● **Exercise directions**
In your copy, reproduce each entry exactly and leave out the pictures.

● **Records for processing**
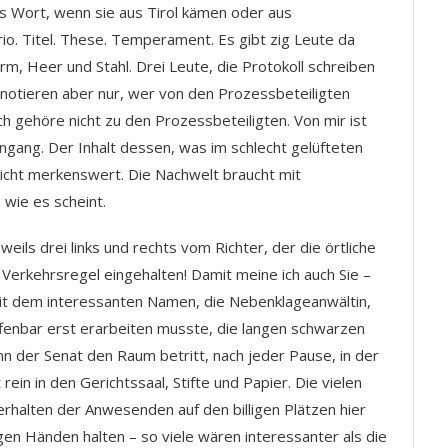
 Wort, wenn sie aus Tirol kämen oder aus
io. Titel. These. Temperament. Es gibt zig Leute da
rm, Heer und Stahl. Drei Leute, die Protokoll schreiben
 notieren aber nur, wer von den Prozessbeteiligten
h gehöre nicht zu den Prozessbeteiligten. Von mir ist
ngang. Der Inhalt dessen, was im schlecht gelüfteten
nicht merkenswert. Die Nachwelt braucht mit
 wie es scheint.
weils drei links und rechts vom Richter, der die örtliche
Verkehrsregel eingehalten! Damit meine ich auch Sie –
mit dem interessanten Namen, die Nebenklageanwältin,
ffenbar erst erarbeiten musste, die langen schwarzen
nn der Senat den Raum betritt, nach jeder Pause, in der
rein in den Gerichtssaal, Stifte und Papier. Die vielen
erhalten der Anwesenden auf den billigen Plätzen hier
igen Händen halten – so viele wären interessanter als die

● **Output of the task**
 Wort, wenn sie aus Tirol kämen oder aus
io. Titel. These. Temperament. Es gibt zig Leute da
rm, Heer und Stahl. Drei Leute, die Protokoll schreiben
 notieren aber nur, wer von den Prozessbeteiligten
h gehöre nicht zu den Prozessbeteiligten. Von mir ist
ngang. Der Inhalt dessen, was im schlecht gelüfteten
nicht merkenswert. Die Nachwelt braucht mit
 wie es scheint.
weils drei links und rechts vom Richter, der die örtliche
Verkehrsregel eingehalten! Damit meine ich auch Sie –
mit dem interessanten Namen, die Nebenklageanwältin,
ffenbar erst erarbeiten musste, die langen schwarzen
nn der Senat den Raum betritt, nach jeder Pause, in der
rein in den Gerichtssaal, Stifte und Papier. Die vielen
erhalten der Anwesenden auf den billigen Plätzen hier
igen Händen halten – so viele wären interessanter als die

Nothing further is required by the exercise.